Busoni
Turandot Suite, Op.41 (excerpts)
Piazzolla
Tango Suite (arranged Kerkezos)
Milhaud
Scaramouche, Op.165c
Respighi
I Pini di Roma
Theodore Kerkezos (saxophone)
London Philharmonic Orchestra
Roberto Minczuk
Reviewed by: Richard Whitehouse
Reviewed: 7 November, 2003
Venue: Royal Festival Hall, London
Friday-evening concerts have often been devoted to ’light classics’, and if tonight’s programme from the London Philharmonic was hardly standard fare, it did have a ’popular’ feel in terms of content and type of music.
As usual with this LPO Friday series, the audience was given a choice of two options for the opening item, and opted for excerpts from Busoni’s Turandot Suite – as opposed to dances from Ginastera’s ballet Estancia. And, whether or not most people were familiar with the music they’d chosen, the response to the four excerpts was an enthusiastic one. Roberto Minczuk’s conducting, moreover, suggested some familiarity with the score: resolute in the opening music for Act 1; suitably capering in the portrait of Truffaldino; keenly evocative in the strange Orientalisms of Nocturnal Waltz; and encompassing the extremes of mood and motion in the final transformation from funeral march to Turkish romp. How about the complete suite at a future LPO subscription concert?
Programming pieces involving saxophone in a classical context is never easy. With a musician whose repertoire is as wide-ranging as that of Theodore Kerkezos, the question of ’crossover’ is easily surmounted, even if his orchestral arrangements of Piazzolla in the Tango Suite – stylish though they are – didn’t fully convey either the passion or the provocation of the Argentinean’s rethink of his country’s national dance. Juxtaposing the ’Fuga y misterio’ and ’Fugata’ made for too similar a musical follow-through, and while the ’Preludio’ set the scene robustly enough, the version of ’Libertango’ was too brief to be conclusive. The undoubted highlight was ’Adiós Nonino’ – suave and sultry, though not forgetting the essentially commemorative nature of the piece.
After the interval, Milhaud’s Scaramouche – in his rarely-heard transcription for saxophone and orchestra that actually reflects the music’s origins more directly than the familiar version for two pianos. It works well too – giving a bittersweet, Poulencian feel to the ’Modéré’, and reinforcing the ’hat in the air’ exuberance of ’Brazileira’. Mellifluous playing throughout from Kerkezos, who must have had written for him a number of concertos that it would be worth introducing to UK audiences. [Kerkezos has a fine CD on Naxos 8.557063, which includes Scaramouche and the lovely Glazunov concerto: Ed.]

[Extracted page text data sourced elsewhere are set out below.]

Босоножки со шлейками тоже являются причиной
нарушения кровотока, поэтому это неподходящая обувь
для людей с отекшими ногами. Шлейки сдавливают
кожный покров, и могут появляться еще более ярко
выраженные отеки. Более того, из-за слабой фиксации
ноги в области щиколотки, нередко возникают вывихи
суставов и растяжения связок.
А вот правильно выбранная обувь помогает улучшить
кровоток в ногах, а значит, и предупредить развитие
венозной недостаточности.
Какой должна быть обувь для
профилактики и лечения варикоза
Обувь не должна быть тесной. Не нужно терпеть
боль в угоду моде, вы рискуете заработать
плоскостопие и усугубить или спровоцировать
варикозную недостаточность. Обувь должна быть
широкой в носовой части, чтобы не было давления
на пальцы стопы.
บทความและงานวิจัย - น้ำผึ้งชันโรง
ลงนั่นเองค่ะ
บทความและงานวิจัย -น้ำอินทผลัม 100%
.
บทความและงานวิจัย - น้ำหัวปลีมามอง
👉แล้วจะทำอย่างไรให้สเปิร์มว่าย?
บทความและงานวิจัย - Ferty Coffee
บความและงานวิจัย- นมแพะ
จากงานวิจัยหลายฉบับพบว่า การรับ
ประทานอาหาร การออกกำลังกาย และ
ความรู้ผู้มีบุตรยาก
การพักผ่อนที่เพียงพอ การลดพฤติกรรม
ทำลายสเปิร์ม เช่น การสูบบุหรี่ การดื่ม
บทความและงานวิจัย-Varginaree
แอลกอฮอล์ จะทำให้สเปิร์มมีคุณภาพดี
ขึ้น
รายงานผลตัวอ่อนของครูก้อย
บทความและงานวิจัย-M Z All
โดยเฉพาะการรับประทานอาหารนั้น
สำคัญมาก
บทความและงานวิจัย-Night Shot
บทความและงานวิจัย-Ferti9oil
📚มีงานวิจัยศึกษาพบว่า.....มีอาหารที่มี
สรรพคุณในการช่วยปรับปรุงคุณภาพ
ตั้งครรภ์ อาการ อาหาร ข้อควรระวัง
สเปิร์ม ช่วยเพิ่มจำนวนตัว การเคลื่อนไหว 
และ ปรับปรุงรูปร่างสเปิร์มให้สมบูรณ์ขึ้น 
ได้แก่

And to finish, Respighi’s evergreen Pines (no pun intended!) of Rome, in a performance which really gave Minczuk’s orchestral prowess a chance to shine. From the effervescent opening ’at the Villa Borghese’, the brooding power of the pines ’near a catacomb’ and the unabashed sensuousness of the scene ’at the Janiculum’ were palpably conveyed: leading to the inexorable march to victory along the ’Appian Way’, its unleashing of sonorous splendour (Wagner tubas and organ added for good measure) having the right spine-tingling effect. Currently Co-Artistic Director of the Sao Paulo State Symphony and Associate Conductor of the New York Philharmonic, Roberto Minczuk is clearly a musician ’on the rise’ – his future UK appearances keenly anticipated.